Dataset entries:
□ □ □ □ □

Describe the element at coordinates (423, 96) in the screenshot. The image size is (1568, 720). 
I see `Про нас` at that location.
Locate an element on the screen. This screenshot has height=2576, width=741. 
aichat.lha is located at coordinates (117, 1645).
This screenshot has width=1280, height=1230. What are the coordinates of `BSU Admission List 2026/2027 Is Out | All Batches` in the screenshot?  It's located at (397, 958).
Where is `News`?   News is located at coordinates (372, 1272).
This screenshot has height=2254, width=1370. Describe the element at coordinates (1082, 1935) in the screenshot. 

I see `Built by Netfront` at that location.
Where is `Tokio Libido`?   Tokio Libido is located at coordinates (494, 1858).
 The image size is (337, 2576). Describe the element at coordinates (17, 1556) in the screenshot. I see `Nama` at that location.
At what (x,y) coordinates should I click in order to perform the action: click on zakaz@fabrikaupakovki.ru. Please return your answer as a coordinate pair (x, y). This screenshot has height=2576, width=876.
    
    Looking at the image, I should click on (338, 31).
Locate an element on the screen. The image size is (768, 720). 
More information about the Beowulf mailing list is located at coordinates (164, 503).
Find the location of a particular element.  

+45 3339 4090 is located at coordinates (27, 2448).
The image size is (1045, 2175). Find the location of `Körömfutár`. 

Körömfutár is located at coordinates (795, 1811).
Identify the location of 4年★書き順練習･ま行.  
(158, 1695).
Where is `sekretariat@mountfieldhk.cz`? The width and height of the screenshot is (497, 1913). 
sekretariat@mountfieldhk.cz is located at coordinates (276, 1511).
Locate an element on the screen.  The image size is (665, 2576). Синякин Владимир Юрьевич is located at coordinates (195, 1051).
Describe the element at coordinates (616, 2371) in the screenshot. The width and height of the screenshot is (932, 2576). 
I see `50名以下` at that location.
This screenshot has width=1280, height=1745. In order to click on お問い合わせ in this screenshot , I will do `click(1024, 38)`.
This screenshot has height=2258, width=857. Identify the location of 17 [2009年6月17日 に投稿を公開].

□ □ □ □ □

Assignment: Go back to the data above and please quote exactly, and only, the lines from the line with "The image size is (1045, 2175)." through its last line.

Response area:
The image size is (1045, 2175). Find the location of `Körömfutár`. 

Körömfutár is located at coordinates (795, 1811).
Identify the location of 4年★書き順練習･ま行.  
(158, 1695).
Where is `sekretariat@mountfieldhk.cz`? The width and height of the screenshot is (497, 1913). 
sekretariat@mountfieldhk.cz is located at coordinates (276, 1511).
Locate an element on the screen.  The image size is (665, 2576). Синякин Владимир Юрьевич is located at coordinates (195, 1051).
Describe the element at coordinates (616, 2371) in the screenshot. The width and height of the screenshot is (932, 2576). 
I see `50名以下` at that location.
This screenshot has width=1280, height=1745. In order to click on お問い合わせ in this screenshot , I will do `click(1024, 38)`.
This screenshot has height=2258, width=857. Identify the location of 17 [2009年6月17日 に投稿を公開].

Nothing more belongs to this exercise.